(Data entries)
:::

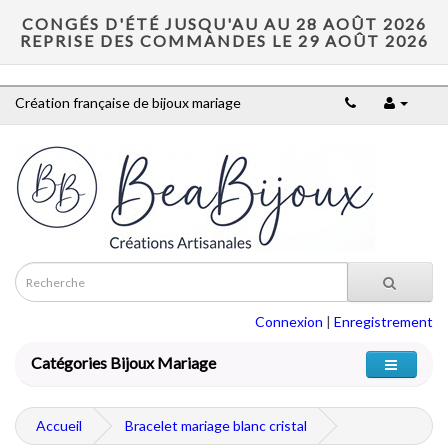
CONGÉS D'ÉTÉ JUSQU'AU AU 28 AOÛT 2026
REPRISE DES COMMANDES LE 29 AOÛT 2026
Création française de bijoux mariage
Connexion
|
Enregistrement
Catégories Bijoux Mariage
Accueil
Bracelet mariage blanc cristal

:::

### Work instruction
The entries above must be output exactly, with every image left out.

### The completed task
CONGÉS D'ÉTÉ JUSQU'AU AU 28 AOÛT 2026
REPRISE DES COMMANDES LE 29 AOÛT 2026
Création française de bijoux mariage
Connexion
|
Enregistrement
Catégories Bijoux Mariage
Accueil
Bracelet mariage blanc cristal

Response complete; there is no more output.